= What is needed =
Check every line of the data for the word "cookies", and copy those that have it.

= Saved data entries =
----
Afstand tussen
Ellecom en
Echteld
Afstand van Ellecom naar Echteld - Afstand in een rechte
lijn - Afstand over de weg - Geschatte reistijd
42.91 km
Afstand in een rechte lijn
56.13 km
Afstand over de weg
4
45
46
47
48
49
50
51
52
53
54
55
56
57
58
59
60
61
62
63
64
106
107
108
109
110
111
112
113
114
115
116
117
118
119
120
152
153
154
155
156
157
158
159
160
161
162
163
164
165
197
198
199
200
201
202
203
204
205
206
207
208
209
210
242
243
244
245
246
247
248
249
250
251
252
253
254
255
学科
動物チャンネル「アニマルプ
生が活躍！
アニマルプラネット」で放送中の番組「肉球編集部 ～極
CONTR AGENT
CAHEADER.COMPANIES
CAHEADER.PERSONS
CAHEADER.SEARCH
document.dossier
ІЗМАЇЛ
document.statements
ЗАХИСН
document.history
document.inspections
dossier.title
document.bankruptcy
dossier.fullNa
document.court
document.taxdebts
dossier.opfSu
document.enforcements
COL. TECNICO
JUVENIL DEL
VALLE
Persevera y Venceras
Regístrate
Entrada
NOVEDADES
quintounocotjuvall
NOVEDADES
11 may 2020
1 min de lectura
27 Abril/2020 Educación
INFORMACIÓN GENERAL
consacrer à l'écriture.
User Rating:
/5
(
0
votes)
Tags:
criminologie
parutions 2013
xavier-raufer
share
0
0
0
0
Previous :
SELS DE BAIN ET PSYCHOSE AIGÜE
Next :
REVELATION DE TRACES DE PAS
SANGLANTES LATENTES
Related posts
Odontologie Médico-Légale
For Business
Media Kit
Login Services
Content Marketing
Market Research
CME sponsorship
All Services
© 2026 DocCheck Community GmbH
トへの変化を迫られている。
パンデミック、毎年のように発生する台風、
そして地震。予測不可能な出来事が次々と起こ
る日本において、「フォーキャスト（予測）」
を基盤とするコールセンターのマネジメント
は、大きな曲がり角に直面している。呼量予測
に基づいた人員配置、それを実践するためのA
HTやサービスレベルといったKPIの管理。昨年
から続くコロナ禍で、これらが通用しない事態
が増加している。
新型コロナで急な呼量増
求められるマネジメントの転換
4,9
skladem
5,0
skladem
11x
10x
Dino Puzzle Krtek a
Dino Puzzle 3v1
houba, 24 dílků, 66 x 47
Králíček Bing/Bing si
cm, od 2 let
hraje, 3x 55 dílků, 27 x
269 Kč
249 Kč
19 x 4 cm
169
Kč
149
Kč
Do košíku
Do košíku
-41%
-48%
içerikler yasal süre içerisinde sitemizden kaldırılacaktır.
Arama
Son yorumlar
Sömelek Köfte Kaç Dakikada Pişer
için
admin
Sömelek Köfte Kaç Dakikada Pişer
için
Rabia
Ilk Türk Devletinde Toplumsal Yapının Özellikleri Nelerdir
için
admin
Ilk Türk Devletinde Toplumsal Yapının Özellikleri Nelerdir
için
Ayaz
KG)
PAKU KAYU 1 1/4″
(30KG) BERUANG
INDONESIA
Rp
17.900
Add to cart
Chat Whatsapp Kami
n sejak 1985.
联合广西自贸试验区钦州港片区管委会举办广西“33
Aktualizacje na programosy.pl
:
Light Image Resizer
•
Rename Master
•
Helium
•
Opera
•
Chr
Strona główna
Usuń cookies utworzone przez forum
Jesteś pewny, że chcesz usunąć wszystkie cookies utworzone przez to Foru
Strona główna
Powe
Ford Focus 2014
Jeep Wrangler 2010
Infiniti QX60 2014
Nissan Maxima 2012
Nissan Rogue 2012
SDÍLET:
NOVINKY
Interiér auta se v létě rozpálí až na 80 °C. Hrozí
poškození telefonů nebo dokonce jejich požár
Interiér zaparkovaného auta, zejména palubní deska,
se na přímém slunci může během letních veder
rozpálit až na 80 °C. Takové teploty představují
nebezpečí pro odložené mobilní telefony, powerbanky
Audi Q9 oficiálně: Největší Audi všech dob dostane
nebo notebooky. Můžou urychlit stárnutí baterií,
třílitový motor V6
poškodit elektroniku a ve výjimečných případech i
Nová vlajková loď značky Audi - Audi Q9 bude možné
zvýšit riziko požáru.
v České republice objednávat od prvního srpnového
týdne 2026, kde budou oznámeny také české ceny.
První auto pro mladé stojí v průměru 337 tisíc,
----
= Exercise output =
Usuń cookies utworzone przez forum
Jesteś pewny, że chcesz usunąć wszystkie cookies utworzone przez to Foru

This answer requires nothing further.